Many parents arrive at the teen years with everything going like clockwork, so why change? What’s been working for more than a decade will surely continue working right up until the day their child leaves home, right? But then they are baffled and confused when their teenager begins to turn their back on the family and all the values they hold dear.
So, what is it that needs to change about you, the parent?
Change Your Aim
Most parents aim at providing everything for their child. However, I am convinced that there are some lessons that teens are not supposed to learn from their parents. Instead they need to begin working out things for themselves. If you guide every step and give your teen every material want and need, he’ll begin expecting that for the rest of his life.
What’s more, giving your teen the answer every time life presents a difficult question may actually get in the way of all they are supposed to learn. And, it spoils the opportunity for them to flex their decision-making muscles. Instead, allow them to think things through. Move from telling them how to think to asking good questions that will help them sort through their choices.
The aim changes from solving all of their problems and meeting all of their needs to allowing them to learn how to solve their own problems (sometimes the hard way), and taking responsibility for meeting their own needs.
The method is to carefully identify what is going on in their world, and target your boundaries to teach them how to respond appropriately.
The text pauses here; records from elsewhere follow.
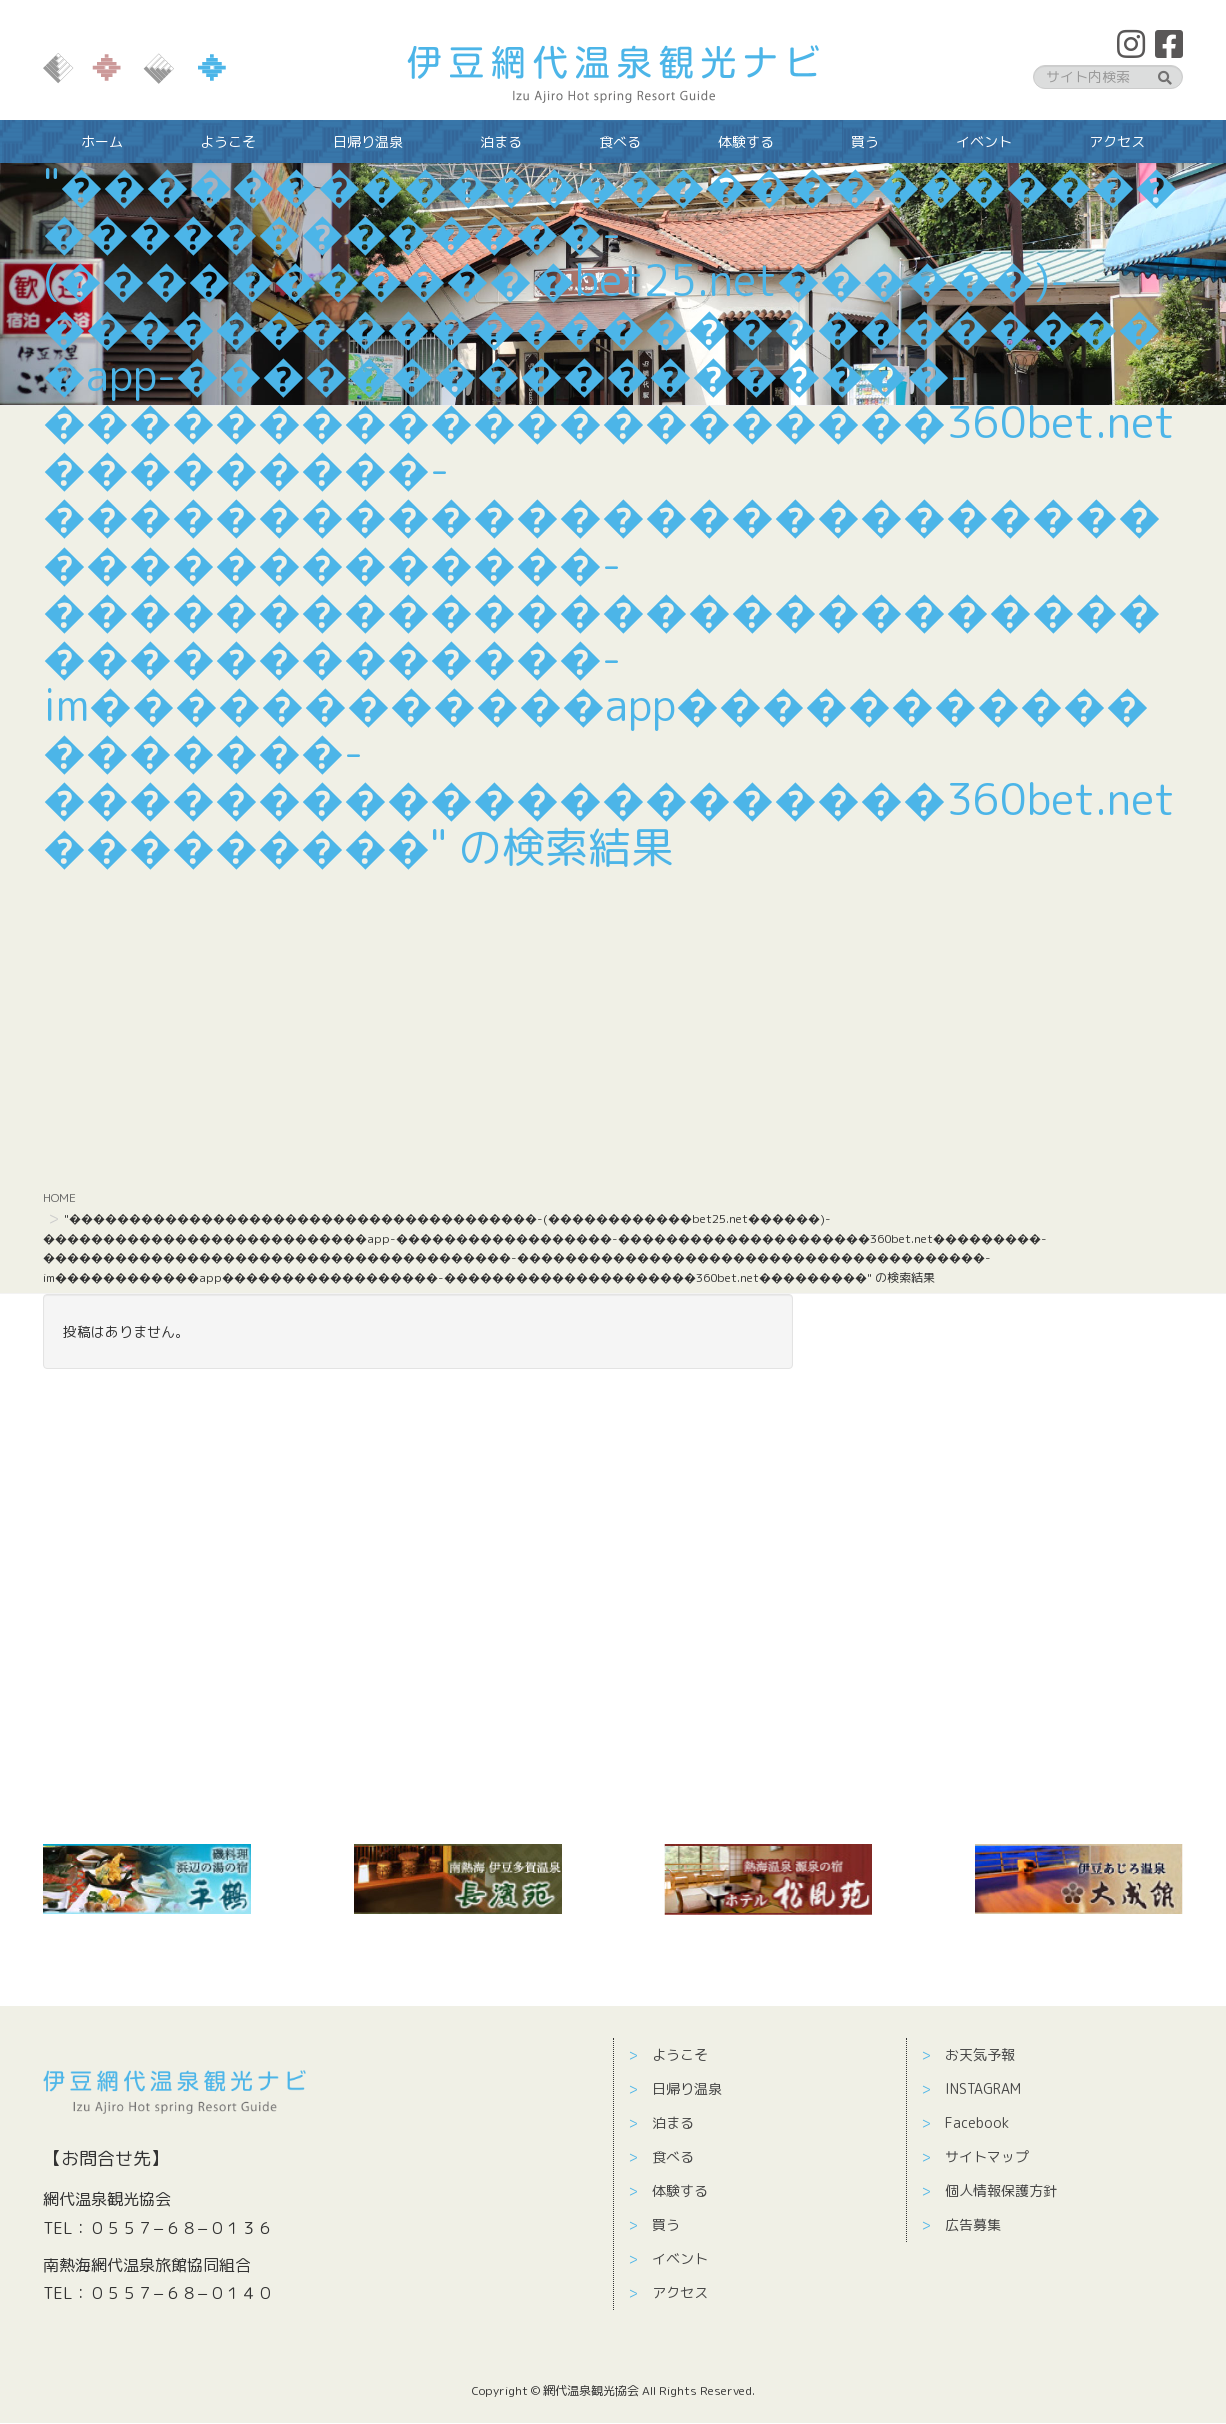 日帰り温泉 (687, 2088)
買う (666, 2224)
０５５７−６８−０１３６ (181, 2228)
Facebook (977, 2122)
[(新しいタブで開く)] (458, 1879)
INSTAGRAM (983, 2088)
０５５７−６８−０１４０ (181, 2293)
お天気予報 (980, 2054)
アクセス (680, 2292)
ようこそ (680, 2054)
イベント (680, 2258)
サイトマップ (987, 2156)
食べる (673, 2156)
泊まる (673, 2122)
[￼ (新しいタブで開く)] (147, 1879)
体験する (680, 2190)
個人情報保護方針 (1001, 2190)
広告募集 (973, 2224)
And keep adjusting the boundaries for every “next new thing” comes along, while allowing them to make decisions along the way. They will probably not make the right choice 100% of the time – maybe not even 50% of the time -- but they need the opportunity to learn by doing so.
Change the Underlying Purpose of Your Rules
Move away from ruling your home, to using rules for training your teen to face the real world and building their character. In the early teen years and on through the time they leave home, the focus should be on character-building.
The aim is to change the rules that apply to your teenager to focus on setting boundaries and building character, not so much on managing actions.
The method is to develop rules that train your teenager how to think, how to make wise choices, how to keep a commitment, and how to live honestly, respectfully, and obediently. These are the most important character-building qualities you can help them develop.
Change the Way You Listen
I see two extremes in the way parents listen, and neither one is very helpful. The first is a parent who listens in order to react to every word that comes out of their teen’s mouth. The other is a parent who dismisses everything their teen says, and never really listens. Over-listening and ignoring do nothing to prepare your teen to live in the real world.
As difficult as it can be sometimes, I believe it is better to know what a teen is thinking than to not know it. But knowing it doesn’t necessarily mean you have to react or respond immediately. Sometimes a teen is just “thinking out loud” in an attempt to process the difficult things in their world.
If you are guilty of not really listening, you may see your teen baiting you and picking fights just to try to get you to really listen to what’s going on in their life -- at a deeper level.